Exercise description:
Retype, word for word, every line from the one holding "A cobertura compreensiva abr" through the one holding "Incêndio ou explosão" in the entries below, both included, and only those lines.

◆ ◆ ◆ ◆ ◆

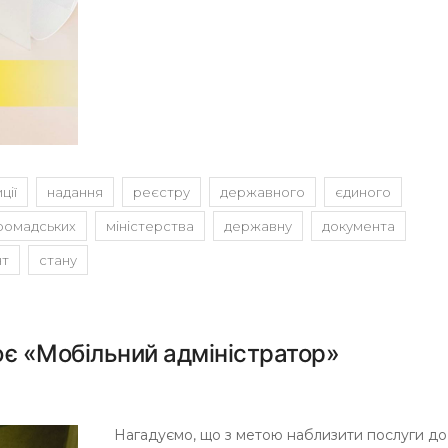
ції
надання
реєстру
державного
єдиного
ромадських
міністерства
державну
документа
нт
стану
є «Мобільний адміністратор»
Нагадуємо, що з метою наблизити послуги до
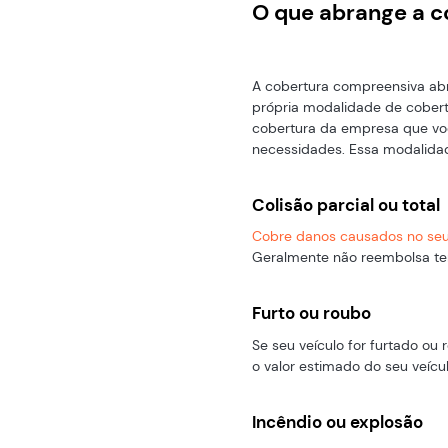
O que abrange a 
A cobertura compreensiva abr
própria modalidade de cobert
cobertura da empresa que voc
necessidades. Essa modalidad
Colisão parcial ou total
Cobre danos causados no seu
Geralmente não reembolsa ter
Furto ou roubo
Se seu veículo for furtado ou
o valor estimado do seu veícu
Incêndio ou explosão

◆ ◆ ◆ ◆ ◆

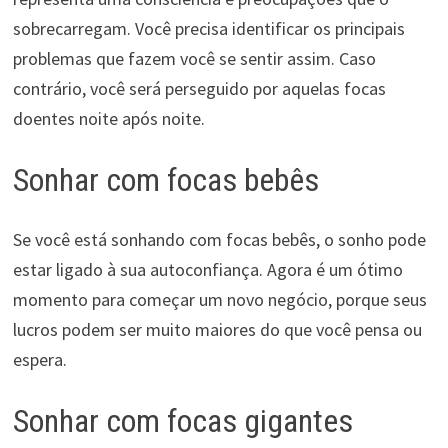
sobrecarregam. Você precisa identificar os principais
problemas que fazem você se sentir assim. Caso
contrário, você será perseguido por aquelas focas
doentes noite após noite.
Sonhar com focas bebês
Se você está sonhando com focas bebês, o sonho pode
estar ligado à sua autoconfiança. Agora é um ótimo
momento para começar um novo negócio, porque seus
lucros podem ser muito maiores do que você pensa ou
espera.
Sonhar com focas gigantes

◆ ◆ ◆ ◆ ◆

Expected answer:
A cobertura compreensiva abr
própria modalidade de cobert
cobertura da empresa que voc
necessidades. Essa modalidad
Colisão parcial ou total
Cobre danos causados no seu
Geralmente não reembolsa ter
Furto ou roubo
Se seu veículo for furtado ou
o valor estimado do seu veícu
Incêndio ou explosão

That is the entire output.